Esses benefícios foram idealizados para elevar remuneração e
ao mesmo tempo estimular a eficiência do servidor, sendo pagos de acordo com
variáveis como desempenho do funcionário e da instituição em que trabalha.
É um sistema de pontuação que totaliza 100, correspondente à
gratificação máxima: na média das categorias, a performance do servidor
responde por 20 pontos, e a do órgão, pelos 80 restantes.
Segundo a Folha apurou, na prática, entre 95% e 100% dos
servidores sempre ganham a maior nota por seu desempenho. E, como os próprios
órgãos são responsáveis por determinar os parâmetros a que se sujeitam, não
existem casos em que as metas institucionais não sejam atingidas.
“O governo não tem processos de avaliação de desempenho que
garantam que aquela recompensa está atrelada a esforço e resultado”, afirma
Sandro Cabral, professor de estratégia do Insper.
Além disso, as gratificações, que pagam contribuição
previdenciária, são incorporadas aos salários após cinco anos, segundo decisões
de tribunais superiores, perdendo o caráter de recompensa.
Também são pagas, na metade do valor, aos servidores
aposentados, em uma desvirtuação do projeto original, que previa que o valor
fosse concedido somente durante o período em que o servidor estivesse na ativa.
MUDANÇAS
De acordo com fontes da equipe econômica ouvidas pela
reportagem, o governo trabalha em um projeto de lei em que o sistema de
gratificações, daqui para a frente, seria substituído por promoções na carreira
pública.
Outro ponto desse projeto é estabelecer em 25 o número de
etapas que o servidor tem de cumprir para chegar ao topo da carreira.
Atualmente, há carreiras em que essa progressão leva cinco
ou nove anos. A consequência disso é que, em curto período, a maior parte dos
servidores passa a ser remunerada pelo salário máximo.
O problema é que alterações teriam de passar pelo Congresso,
onde os grupos de pressão de servidores têm força.
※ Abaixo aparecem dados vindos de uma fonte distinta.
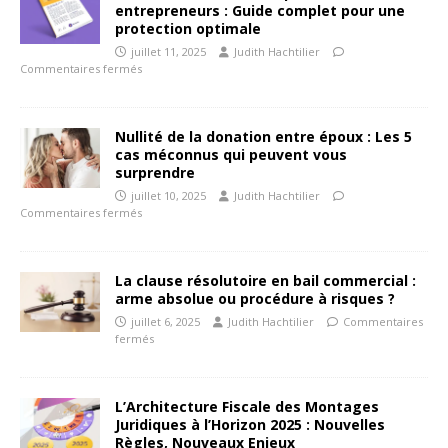
entrepreneurs : Guide complet pour une
protection optimale
juillet 11, 2025
Judith Hachtilier
Commentaires fermés
Nullité de la donation entre époux : Les 5
cas méconnus qui peuvent vous
surprendre
juillet 10, 2025
Judith Hachtilier
Commentaires fermés
La clause résolutoire en bail commercial :
arme absolue ou procédure à risques ?
juillet 6, 2025
Judith Hachtilier
Commentaires
fermés
L’Architecture Fiscale des Montages
Juridiques à l’Horizon 2025 : Nouvelles
Règles, Nouveaux Enjeux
A complexidade das carreiras no serviço público também torna
difícil fazer mudanças: há mais de 75 gratificações distintas, cada uma com
regras próprias.
“Ao longo do tempo, distintas carreiras do serviço público
foram ganhando quase que vida própria, com suas especificidades e vantagens”,
diz José Matias-Pereira, professor de administração pública da UnB
(Universidade de Brasília). “Quanto maior o poder de fogo de determinada
categoria, maiores os reajustes e benefícios.”
O tema causa preocupação crescente porque as despesas com
pessoal e encargos são, cada vez mais, um problema fiscal, representando o
segundo maior gasto da União, atrás da Previdência.
Entre 2003 e 2010, no governo Lula, esses gastos cresceram
53% acima da inflação. Em 2017, após uma estabilidade de seis anos na alta real
desses gastos, essas despesas voltaram a crescer acima da inflação, com um
aumento de 6,5% sobre 2016.
“Há bons argumentos que indicam que a política de
remunerações usada atualmente não é boa”, afirma Claudio Hamilton dos Santos,
pesquisador do Ipea.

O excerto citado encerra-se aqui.